My parents didn't really have a happy life and I wasn’t really happy. I never had a big family thing. I used to see my mates and then around 5 p.m. they would go home and have a tea time. I never did have a tea time because my parents weren’t in. I used to think it was pretty rough. It made me a bad mixer. Now I hate parties. Immediately I walk into a room full of people, I think — bang there goes my identity. Terrible."

All these things contributed to the being of Cat Stevens, song writer. He locked himself away in Soho and wrote and wrote, knowing that one day he would be discovered.

"It’s funny, because although I was lonely I always felt secure within myself until I came into the business . Now I’m frightened. I was scared stiff that ‘Dog’ would be a gigantic smash because of trying to follow it up. As it was I spent longer on ‘Matthew’ than on anything else I’ve ever written. I’m not mixed up but when I try to sit down and work out what I am, it worries me because I don’t know. All I know is I’m a liar. I lie all the time. And I find myself getting into violent arguments with myself through lying. And I'm very money conscious. Well, why not admit it? I have two worlds. The world of my music which I love and the world of money which is great. But I like to know where my money is all the time and what's happening to it. It worries me. I like money."

It is often hard to realise that Cat is only 18. He hates being young and is looking forward to being an old man with an enthusiasm that is almost terrifying.

"I think being a kid now is hard. That’s why they all look old and worried. The pressures are too great. They don’t get a chance to really enjoy themselves. They should really have a new world, more than any other generation. But they’re still put down. The older generation seems to be very stubborn. When I'm old I’m sure I'll be very happy. I'm looking forward to it and the sooner it happens the better. It’s peace of mind. It's knowing what it’s all about and not having to chase yourself round in circles. Being old will be great."

What will definitely not be great as the devious and successful life of Cat Stevens progresses is the delicate subject of love. It is something he is very worried about.

"One day I’m going to meet the right girl and I’m going to come unstuck. I’m keeping things very casual at the moment because I’ve been in love once and it ran my life. It just took me over — like that! It was a fatal period — I was in a daze all the time. And at the moment I can’t afford it. I want to concentrate on my work."

Which might lead you to believe that Cat may be a rather lonely person for quite a long time to come.

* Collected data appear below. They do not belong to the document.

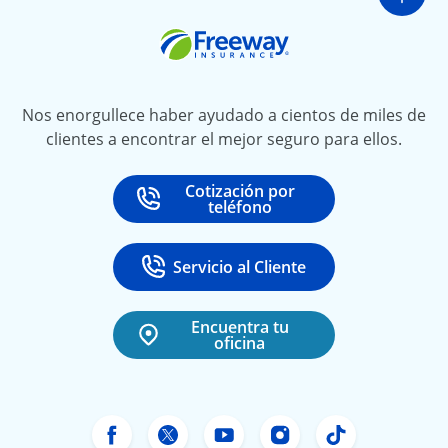
Ir a
Freeway Insurance
Nos enorgullece haber ayudado a cientos de miles de
clientes a encontrar el mejor seguro para ellos.
Cotización por
Call
at
teléfono
Servicio al Cliente
Call
at 888-531-6720
Encuentra tu
oficina
Facebook de Freeway Insurance
Twitter de Freeway Insurance
YouTube de Freeway In
Instagram Freewa
TikTok Free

Snippets-Disc & Music Echo- Saturday 21st January 1967

Chart Climbers Page 3

Top 50 Chart

1 (2) I'm A Believer - Monkees - RCA Victor
5 (21) Matthew And Son - Cat Stevens - Deram

 Hit Talk By Ron Wood

Cat Stevens is very nervous on stage, but I think it's a great number and I like the big backing. He'll be here for quite a while.

Stars In The News Page 4

Top Of The Pops

Tonight's (Thursday 19th January) 'Top Of The Pops' TV - Cat Stevens, Georgie Fame, Move, Jimi Hendrix, Wayne Fontana, Tremeloes, Searchers plus films of Four Tops and Monkees.


Cat Stevens—whose "Matthew and Son" shoots to number 5 in the chart this week—makes his Palladium TV debut next month. Two dates have been offered — either February 12th or 19th.

He also appears on the Mamas and Papas' bill at the Royal Albert Hall on February 16th.

At Tiles, London, on February 10th an evening will be devoted to Cat and titled "Cat On The Tiles."

He is on "Doddy’s Music Box" (January 28th ), "Monday, Monday" (30th ) and "Parade Of The Pops" (February, 4th). He tours Scotland for three days from February 17th, and may make a major tour of Britain in March.